Família Nery doa ao TCA uma história que Lauro de Freitas não tem onde guardar
Sou irmão de Alan e do saudoso Duzinho Nery. Por isso, falar dessa história não é apenas contar um fato cultural. É falar de uma parte da nossa própria vida. Alan está doando ao acervo do Teatro Castro Alves alguns dos figurinos usados por ele e por Duzinho nas suas participações como Reis Momo em Salvador e Lauro de Freitas.
São roupas que já estiveram nas ruas, nos palcos, nos concursos e nos carnavais. Para muita gente, podem ser apenas fantasias. Para a nossa família, elas têm nome, rosto, história e lembrança.
Alan foi Rei Momo de Lauro de Freitas em 2014 e de Salvador em 2015, 2017, 2023 e 2024. Em 2023, foi Rei Momo das duas cidades.
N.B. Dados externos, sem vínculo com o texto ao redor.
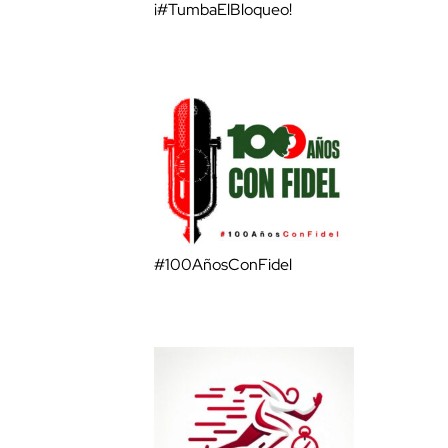
¡#TumbaElBloqueo!
#100AñosConFidel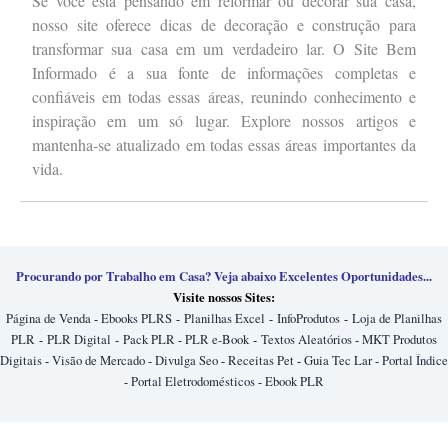
Se você está pensando em reformar ou decorar sua casa,
nosso site oferece dicas de decoração e construção para
transformar sua casa em um verdadeiro lar. O Site Bem
Informado é a sua fonte de informações completas e
confiáveis em todas essas áreas, reunindo conhecimento e
inspiração em um só lugar. Explore nossos artigos e
mantenha-se atualizado em todas essas áreas importantes da
vida.
Procurando por Trabalho em Casa? Veja abaixo Excelentes Oportunidades...
Visite nossos Sites:
Página de Venda
-
Ebooks PLRS
-
Planilhas Excel
-
InfoProdutos
-
Loja de Planilhas
PLR
-
PLR Digital
-
Pack PLR
-
PLR e-Book
-
Textos Aleatórios
-
MKT Produtos
Digitais
-
Visão de Mercado
-
Divulga Seo
-
Receitas Pet
-
Guia Tec Lar
-
Portal Índice
-
Portal Eletrodomésticos
-
Ebook PLR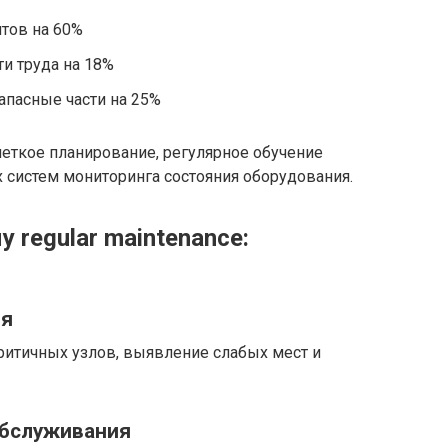
тов на 60%
и труда на 18%
апасные части на 25%
еткое планирование, регулярное обучение
 систем мониторинга состояния оборудования.
 regular maintenance:
ия
ритичных узлов, выявление слабых мест и
обслуживания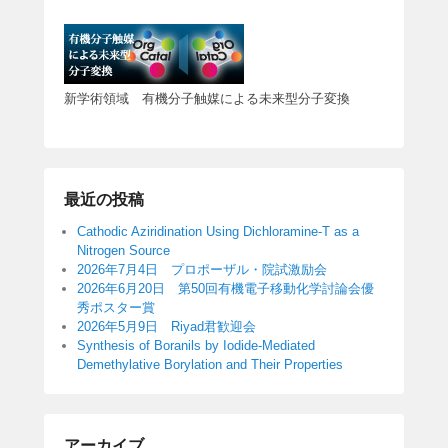
新学術領域 有機分子触媒による未来型分子変換
最近の投稿
Cathodic Aziridination Using Dichloramine-T as a
Nitrogen Source
2026年7月4日 プロポーザル・院試激励会
2026年6月20日 第50回有機電子移動化学討論会優
秀ポスター賞
2026年5月9日 Riyad君歓迎会
Synthesis of Boranils by Iodide-Mediated
Demethylative Borylation and Their Properties
アーカイブ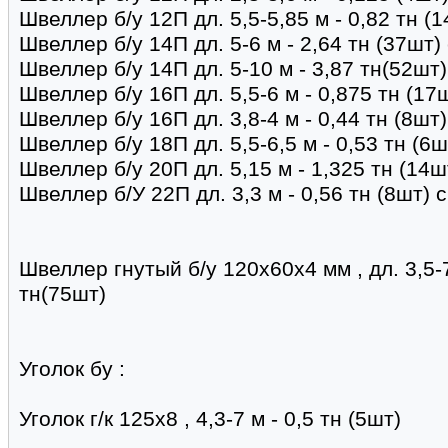
Швеллер б/у 12П дл. 5,5-5,85 м - 0,82 тн (
Швеллер б/у 14П дл. 5-6 м - 2,64 тн (37шт
Швеллер б/у 14П дл. 5-10 м - 3,87 тн(52шт)
Швеллер б/у 16П дл. 5,5-6 м - 0,875 тн (17
Швеллер б/у 16П дл. 3,8-4 м - 0,44 тн (8шт
Швеллер б/у 18П дл. 5,5-6,5 м - 0,53 тн (6ш
Швеллер б/у 20П дл. 5,15 м - 1,325 тн (1
Швеллер б/У 22П дл. 3,3 м - 0,56 тн (8шт)
Швеллер гнутый б/у 120х60х4 мм , дл. 3,5-7,
тн(75шт)
Уголок бу :
Уголок г/к 125х8 , 4,3-7 м - 0,5 тн (5шт)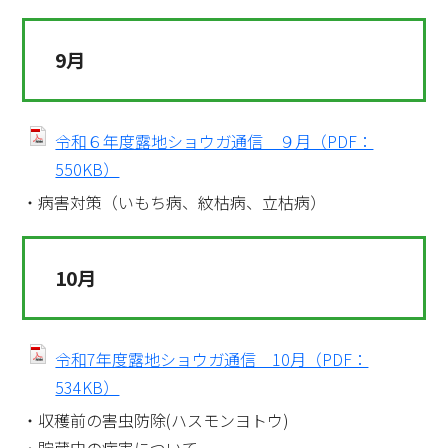
9月
令和６年度露地ショウガ通信 ９月（PDF：
550KB）
・病害対策（いもち病、紋枯病、立枯病）
10月
令和7年度露地ショウガ通信 10月（PDF：
534KB）
・収穫前の害虫防除(ハスモンヨトウ)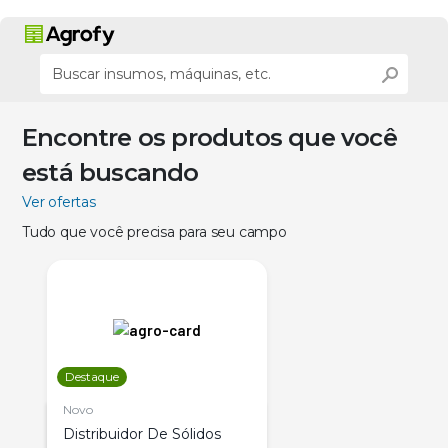
Encontre os produtos que você
está buscando
Ver ofertas
Tudo que você precisa para seu campo
Destaque
Novo
Distribuidor De Sólidos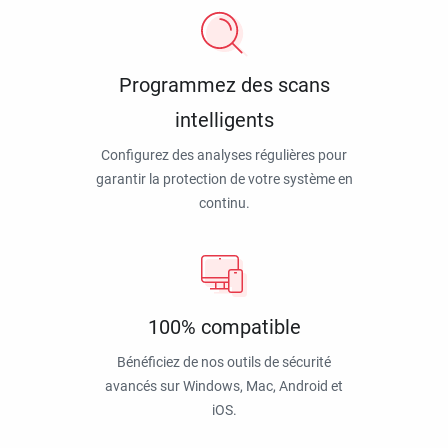
Programmez des scans
intelligents
Configurez des analyses régulières pour
garantir la protection de votre système en
continu.
100% compatible
Bénéficiez de nos outils de sécurité
avancés sur Windows, Mac, Android et
iOS.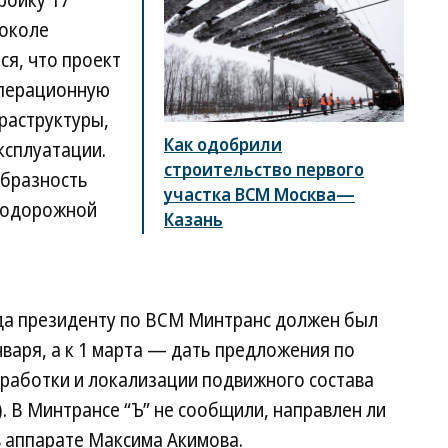
ройку 17
токоле
ся, что проект
операционную
раструктуры,
Как одобрили
эксплуатации.
строительство первого
бразность
участка ВСМ Москва—
нодорожной
Казань
да президенту по ВСМ Минтранс должен был
нваря, а к 1 марта — дать предложения по
зработки и локализации подвижного состава
. В Минтрансе “Ъ” не сообщили, направлен ли
в аппарате Максима Акимова.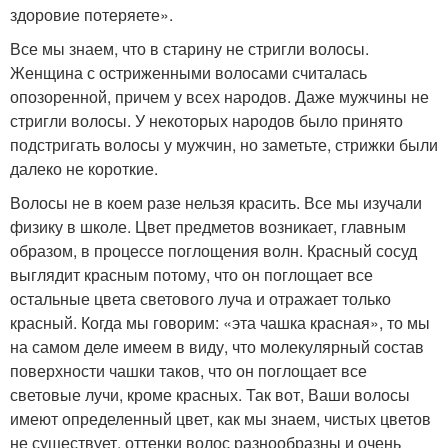
здоровие потеряете».
Все мы знаем, что в старину не стригли волосы.
Женщина с остриженными волосами считалась
опозоренной, причем у всех народов. Даже мужчины не
стригли волосы. У некоторых народов было принято
подстригать волосы у мужчин, но заметьте, стрижки были
далеко не короткие.
Волосы не в коем разе нельзя красить. Все мы изучали
физику в школе. Цвет предметов возникает, главным
образом, в процессе поглощения волн. Красный сосуд
выглядит красным потому, что он поглощает все
остальные цвета светового луча и отражает только
красный. Когда мы говорим: «эта чашка красная», то мы
на самом деле имеем в виду, что молекулярный состав
поверхности чашки таков, что он поглощает все
световые лучи, кроме красных. Так вот, Ваши волосы
имеют определенный цвет, как мы знаем, чистых цветов
не существует, оттенки волос разнообразны и очень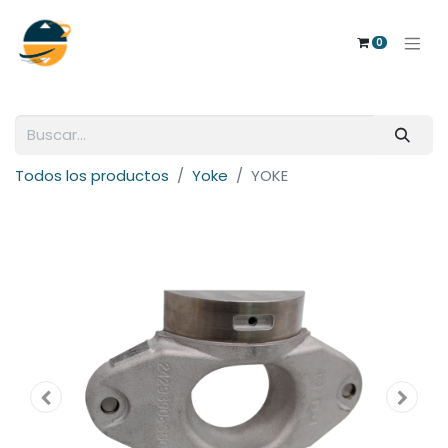
0
Todos los productos
Yoke
YOKE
Duzinho foi Rei Momo de Lauro de Freitas em 2015, de Salvador em 2016 e novamente de Lauro de Freitas em 2018.
Quem acompanhou os dois sabe que aquilo não começava no dia do concurso. Existia preparação, pesquisa, criação, escolha de figurino, ensaio e muita dedicação. Cada participação tinha uma história própria.
E os figurinos faziam parte disso...
Algumas peças foram produzidas por profissionais como Luiz Cláudio de Vasconcelos, Cris Oliveira, Atelier Fábulos e Ito Gomes. São trabalhos que envolvem criação, costura, bordado, adereços e uma série de profissionais que normalmente ficam longe dos holofotes, mas que também ajudam a construir o Carnaval.
Para mim, existe ainda uma questão pessoal. Duzinho faleceu, mas sua história não morreu com ele. E quando vejo essas roupas, lembro do meu irmão e de tudo que ele viveu dentro da cultura.
Recordo da relação dos dois com o Carnaval, das conversas, das disputas, das alegrias e de todo aquele movimento que acontecia antes de cada apresentação.
Por isso, também acho importante que esses figurinos não fiquem simplesmente guardados em algum armário.
A doação ao Teatro Castro Alves permite que essas peças sejam preservadas e possam, futuramente, contar essa história para outras pessoas. Mas esse fato também me faz pensar em Lauro de Freitas.
A cidade ainda não tem um museu ou centro de memória...
E não estamos falando de uma cidade sem história. Muito pelo contrário. Lauro tem uma história antiga, mas também tem uma história recente que precisa ser preservada. E parte dessa memória está nas mãos de pessoas que viveram os acontecimentos.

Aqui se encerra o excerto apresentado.